• **YOUR GOAL**:
Reproduce the entries below exactly, but leave the pictures out.

+ + + + + + +

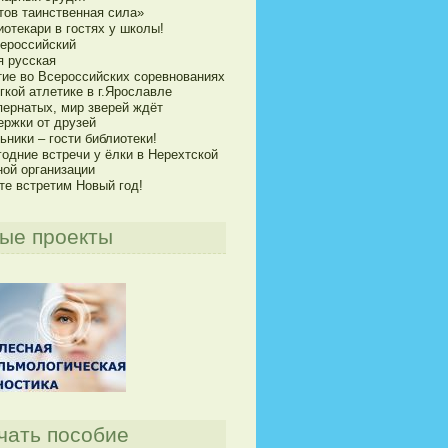
тов таинственная сила»
отекари в гостях у школы!
сероссийский
я русская
тие во Всероссийских соревнованиях
гкой атлетике в г.Ярославле
пернатых, мир зверей ждёт
ержки от друзей
ники – гости библиотеки!
годние встречи у ёлки в Нерехтской
ной организации
те встретим Новый год!
ые проекты
чать пособие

+ + + + + + +

• **RESULT OF THIS EXERCISE**:
тов таинственная сила»
отекари в гостях у школы!
сероссийский
я русская
тие во Всероссийских соревнованиях
гкой атлетике в г.Ярославле
пернатых, мир зверей ждёт
ержки от друзей
ники – гости библиотеки!
годние встречи у ёлки в Нерехтской
ной организации
те встретим Новый год!
ые проекты
чать пособие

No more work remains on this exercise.